══ Working data

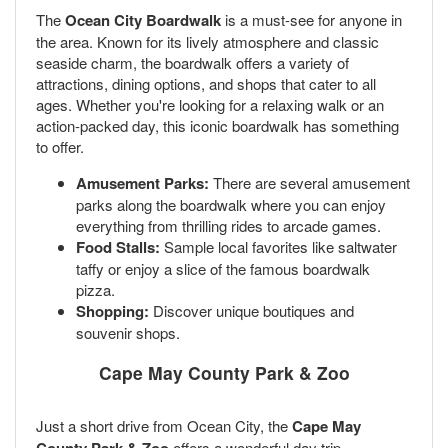
The
Ocean City Boardwalk
is a must-see for anyone in
the area. Known for its lively atmosphere and classic
seaside charm, the boardwalk offers a variety of
attractions, dining options, and shops that cater to all
ages. Whether you're looking for a relaxing walk or an
action-packed day, this iconic boardwalk has something
to offer.
Amusement Parks:
There are several amusement
parks along the boardwalk where you can enjoy
everything from thrilling rides to arcade games.
Food Stalls:
Sample local favorites like saltwater
taffy or enjoy a slice of the famous boardwalk
pizza.
Shopping:
Discover unique boutiques and
souvenir shops.
Cape May County Park & Zoo
Just a short drive from Ocean City, the
Cape May
offers a wonderful day trip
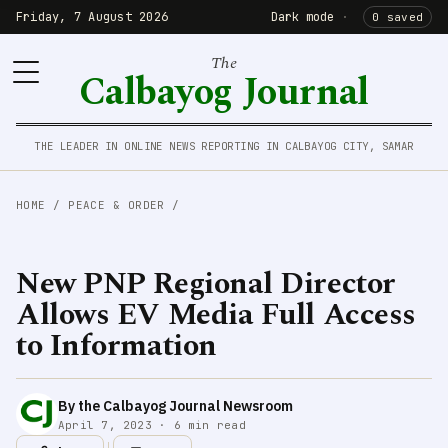
Friday, 7 August 2026
Dark mode
·
0 saved
The
Calbayog Journal
THE LEADER IN ONLINE NEWS REPORTING IN CALBAYOG CITY, SAMAR
HOME
/
PEACE & ORDER
/
New PNP Regional Director
Allows EV Media Full Access
to Information
By the Calbayog Journal Newsroom
April 7, 2023 · 6 min read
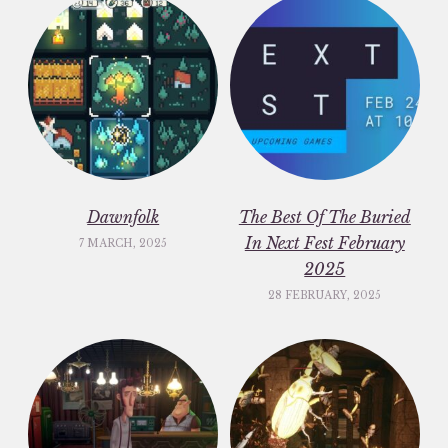
Dawnfolk
The Best Of The Buried
In Next Fest February
7 MARCH, 2025
2025
28 FEBRUARY, 2025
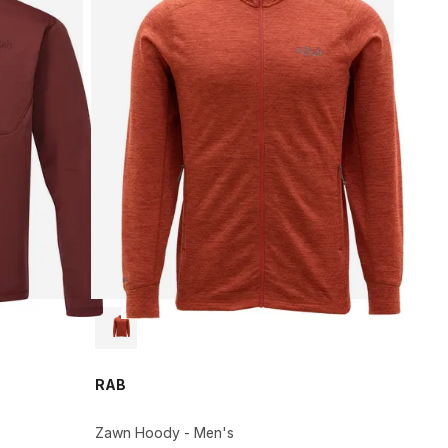
RAB
Zawn Hoody - Men's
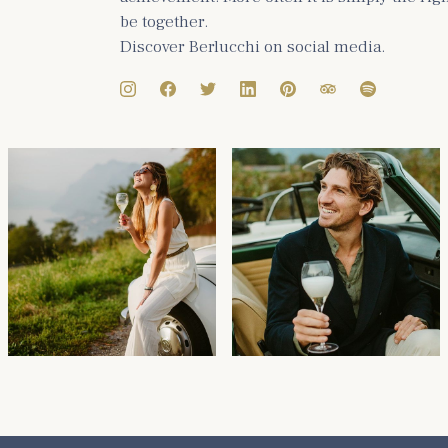
be together.
Discover Berlucchi on social media.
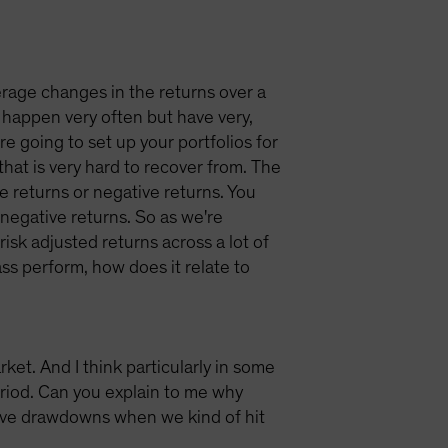
verage changes in the returns over a
t happen very often but have very,
're going to set up your portfolios for
that is very hard to recover from. The
ive returns or negative returns. You
negative returns. So as we're
 risk adjusted returns across a lot of
ass perform, how does it relate to
et. And I think particularly in some
eriod. Can you explain to me why
tive drawdowns when we kind of hit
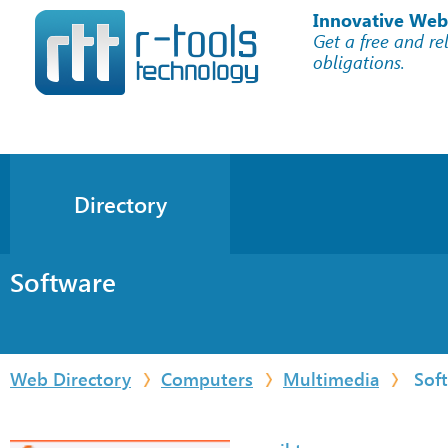
Innovative Web
Get a free and re
obligations.
Directory
Software
Web Directory
Computers
Multimedia
Sof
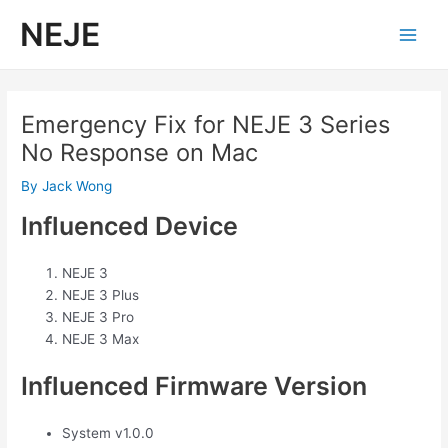
Skip
NEJE
to
Main
content
Men
Emergency Fix for NEJE 3 Series
No Response on Mac
By
Jack Wong
Influenced Device
NEJE 3
NEJE 3 Plus
NEJE 3 Pro
NEJE 3 Max
Influenced Firmware Version
System v1.0.0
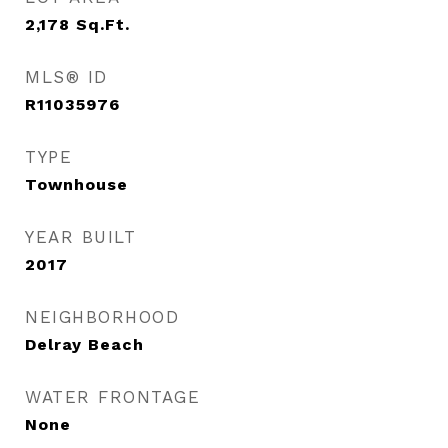
2,178
Sq.Ft.
MLS® ID
R11035976
TYPE
Townhouse
YEAR BUILT
2017
NEIGHBORHOOD
Delray Beach
WATER FRONTAGE
None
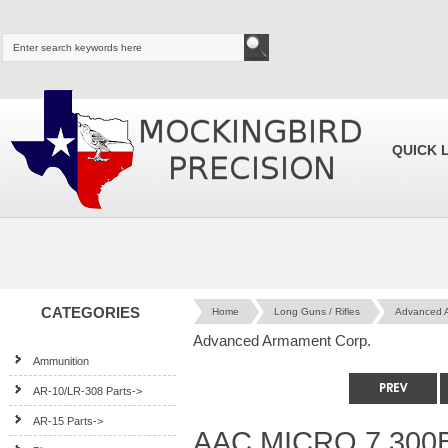
QUICK 
CATEGORIES
Home
Long Guns / Rifles
Advanced 
Advanced Armament Corp.
Ammunition
AR-10/LR-308 Parts->
AR-15 Parts->
AAC MICRO 7 300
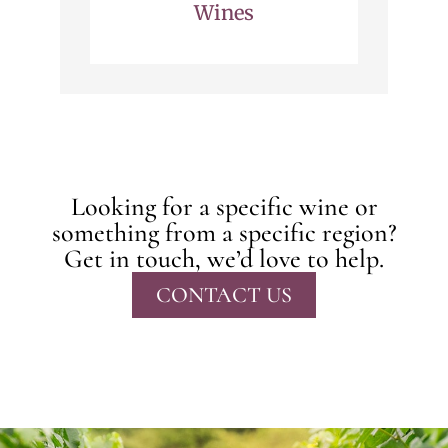
Wines
Looking for a specific wine or
something from a specific region?
Get in touch, we’d love to help.
CONTACT US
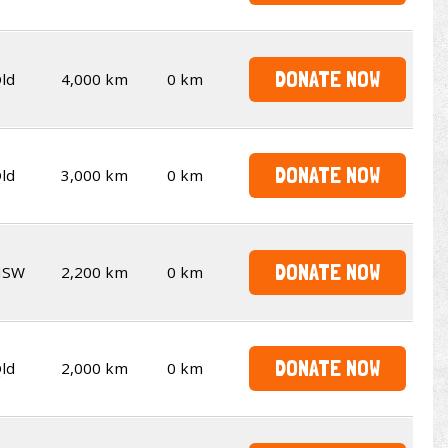
DONATE NOW
ld
4,000 km
0 km
DONATE NOW
ld
3,000 km
0 km
DONATE NOW
NSW
2,200 km
0 km
DONATE NOW
ld
2,000 km
0 km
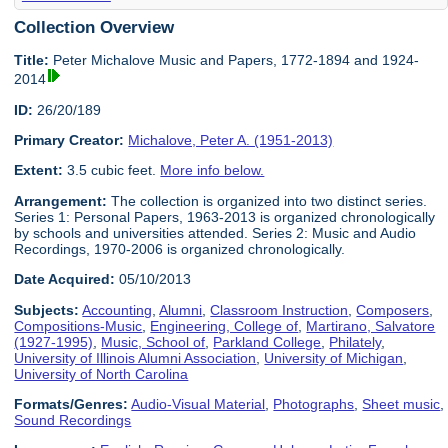
Collection Overview
Title:
Peter Michalove Music and Papers, 1772-1894 and 1924-
2014
ID:
26/20/189
Primary Creator:
Michalove, Peter A. (1951-2013)
Extent:
3.5 cubic feet.
More info below.
Arrangement:
The collection is organized into two distinct series.
Series 1: Personal Papers, 1963-2013 is organized chronologically
by schools and universities attended. Series 2: Music and Audio
Recordings, 1970-2006 is organized chronologically.
Date Acquired:
05/10/2013
Subjects:
Accounting
,
Alumni
,
Classroom Instruction
,
Composers
,
Compositions-Music
,
Engineering, College of
,
Martirano, Salvatore
(1927-1995)
,
Music, School of
,
Parkland College
,
Philately
,
University of Illinois Alumni Association
,
University of Michigan
,
University of North Carolina
Formats/Genres:
Audio-Visual Material
,
Photographs
,
Sheet music
,
Sound Recordings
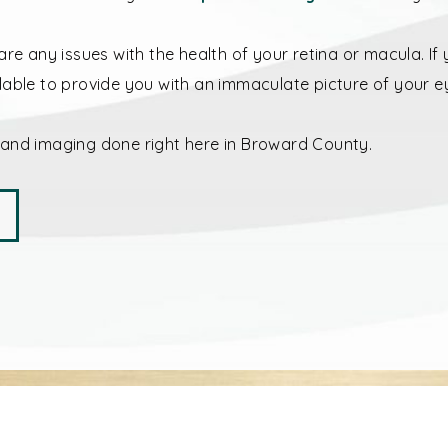
are any issues with the health of your retina or macula. I
lable to provide you with an immaculate picture of your e
 and imaging done right here in Broward County.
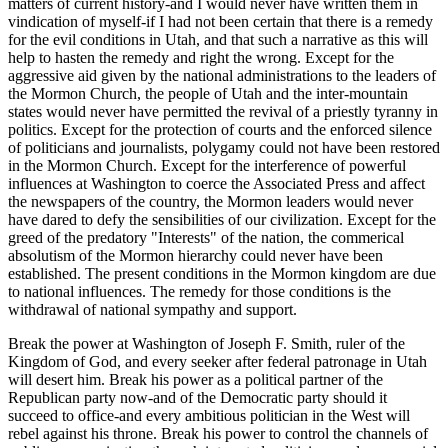
matters of current history-and I would never have written them in
vindication of myself-if I had not been certain that there is a remedy
for the evil conditions in Utah, and that such a narrative as this will
help to hasten the remedy and right the wrong. Except for the
aggressive aid given by the national administrations to the leaders of
the Mormon Church, the people of Utah and the inter-mountain
states would never have permitted the revival of a priestly tyranny in
politics. Except for the protection of courts and the enforced silence
of politicians and journalists, polygamy could not have been restored
in the Mormon Church. Except for the interference of powerful
influences at Washington to coerce the Associated Press and affect
the newspapers of the country, the Mormon leaders would never
have dared to defy the sensibilities of our civilization. Except for the
greed of the predatory "Interests" of the nation, the commerical
absolutism of the Mormon hierarchy could never have been
established. The present conditions in the Mormon kingdom are due
to national influences. The remedy for those conditions is the
withdrawal of national sympathy and support.
Break the power at Washington of Joseph F. Smith, ruler of the
Kingdom of God, and every seeker after federal patronage in Utah
will desert him. Break his power as a political partner of the
Republican party now-and of the Democratic party should it
succeed to office-and every ambitious politician in the West will
rebel against his throne. Break his power to control the channels of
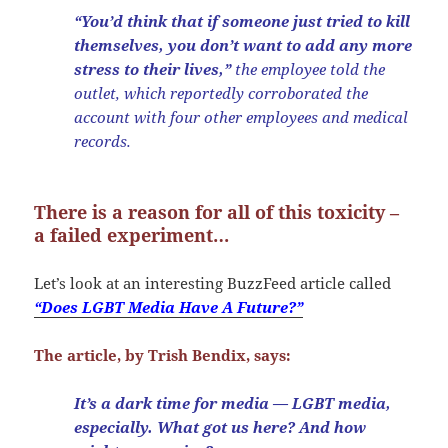
“You’d think that if someone just tried to kill
themselves, you don’t want to add any more
stress to their lives,”
the employee told the
outlet, which reportedly corroborated the
account with four other employees and medical
records.
There is a reason for all of this toxicity –
a failed experiment…
Let’s look at an interesting BuzzFeed article called
“Does LGBT Media Have A Future?”
The article, by Trish Bendix, says:
It’s a dark time for media — LGBT media,
especially. What got us here? And how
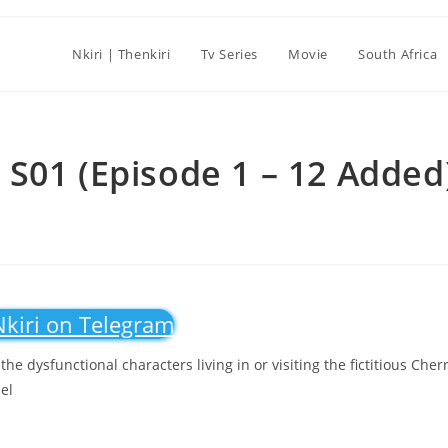
Nkiri | Thenkiri
Tv Series
Movie
South Africa
S01 (Episode 1 – 12 Added
Nkiri on Telegram
e dysfunctional characters living in or visiting the fictitious Cher
el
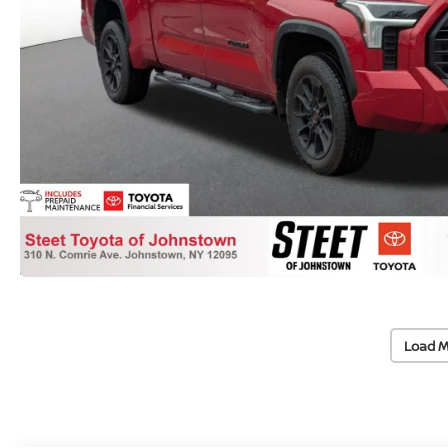
Load M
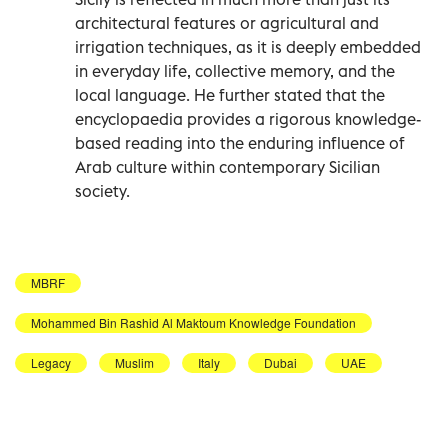
architectural features or agricultural and
irrigation techniques, as it is deeply embedded
in everyday life, collective memory, and the
local language. He further stated that the
encyclopaedia provides a rigorous knowledge-
based reading into the enduring influence of
Arab culture within contemporary Sicilian
society.
MBRF
Mohammed Bin Rashid Al Maktoum Knowledge Foundation
Legacy
Muslim
Italy
Dubai
UAE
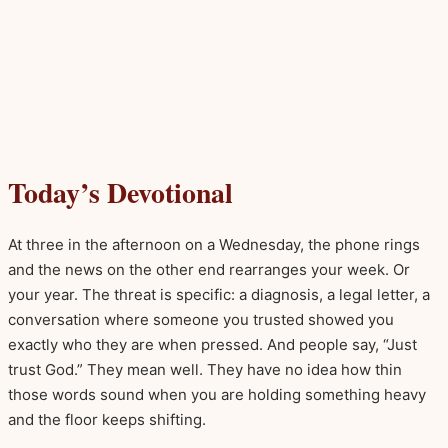
Today’s Devotional
At three in the afternoon on a Wednesday, the phone rings
and the news on the other end rearranges your week. Or
your year. The threat is specific: a diagnosis, a legal letter, a
conversation where someone you trusted showed you
exactly who they are when pressed. And people say, “Just
trust God.” They mean well. They have no idea how thin
those words sound when you are holding something heavy
and the floor keeps shifting.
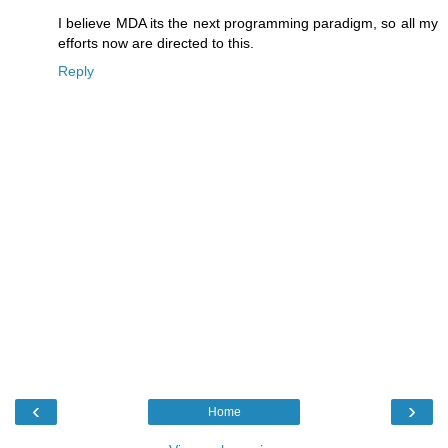
I believe MDA its the next programming paradigm, so all my
efforts now are directed to this.
Reply
‹
›
Home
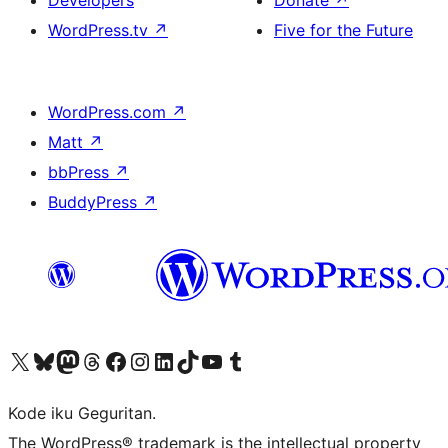
Developers
Donate
↗
WordPress.tv
↗
Five for the Future
WordPress.com
↗
Matt
↗
bbPress
↗
BuddyPress
↗
Visit our X (formerly Twitter) account
Visit our Bluesky account
Visit our Mastodon account
Visit our Threads account
Visit our Facebook page
Visit our Instagram account
Visit our LinkedIn account
Visit our TikTok account
Visit our YouTube channel
Visit our Tumblr account
Kode iku Geguritan.
The WordPress® trademark is the intellectual property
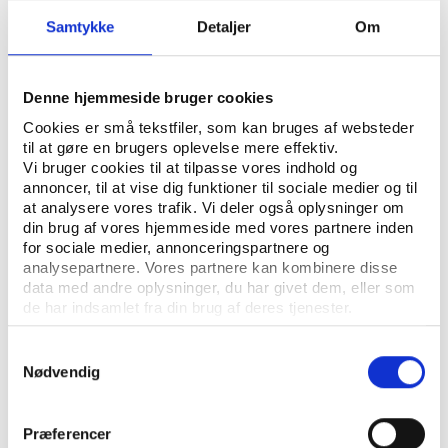
Swimming World Cup Neom (Swimming)
Samtykke
Detaljer
Om
¤ 2024 FIBA 3x3 World Tour Neom
(Basketball)
¤ 2024 Neom Beach Soccer Cup (Football)
Denne hjemmeside bruger cookies
¤ 2024 Supertri Neom (Triathlon)
Cookies er små tekstfiler, som kan bruges af websteder
¤ 2024 Neom IFSC Masters (Climbing)
til at gøre en brugers oplevelse mere effektiv.
¤ 2024 Neom Titan Desert (Cycling)
Vi bruger cookies til at tilpasse vores indhold og
annoncer, til at vise dig funktioner til sociale medier og til
at analysere vores trafik. Vi deler også oplysninger om
din brug af vores hjemmeside med vores partnere inden
Expanding influence in Asian and European
for sociale medier, annonceringspartnere og
football
analysepartnere. Vores partnere kan kombinere disse
data med andre oplysninger, du har givet dem, eller som
Since 2021, Neom has been the Official Global
de har indsamlet fra din brug af deres tjenester.
Partner for the Asian Football Confederation’s (AFC)
national team and club competition. The partnership
Samtykkevalg
was
renewed
in 2024 for another five years.
Nødvendig
Neom’s reach stretches to Europe as well, with its
partnership as a presenting sponsor for Spain’s
Præferencer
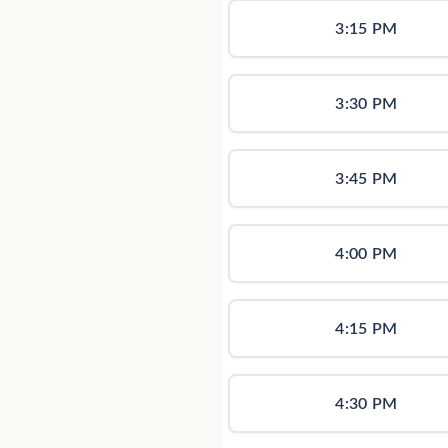
3:15 PM
3:30 PM
3:45 PM
4:00 PM
4:15 PM
4:30 PM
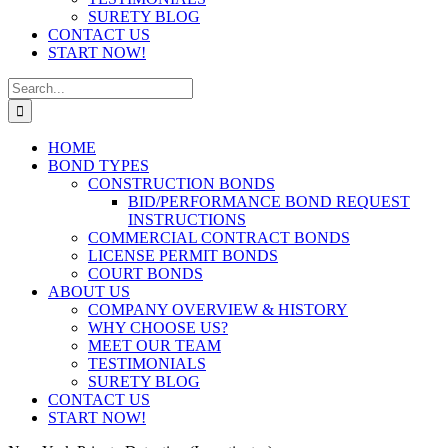
SURETY BLOG
CONTACT US
START NOW!
Search
for:
HOME
BOND TYPES
CONSTRUCTION BONDS
BID/PERFORMANCE BOND REQUEST
INSTRUCTIONS
COMMERCIAL CONTRACT BONDS
LICENSE PERMIT BONDS
COURT BONDS
ABOUT US
COMPANY OVERVIEW & HISTORY
WHY CHOOSE US?
MEET OUR TEAM
TESTIMONIALS
SURETY BLOG
CONTACT US
START NOW!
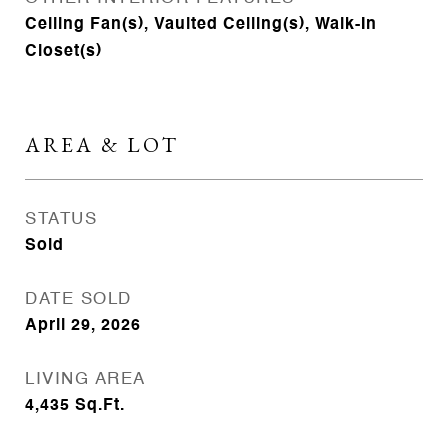
Ceiling Fan(s), Vaulted Ceiling(s), Walk-In
Closet(s)
AREA & LOT
STATUS
Sold
DATE SOLD
April 29, 2026
LIVING AREA
4,435
Sq.Ft.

════

» **About this task**
Copy all the lines above that hold the string "right".

» **Solution to the problem**
 and imaging done right here in Broward County.
help to hasten the remedy and right the wrong. Except for the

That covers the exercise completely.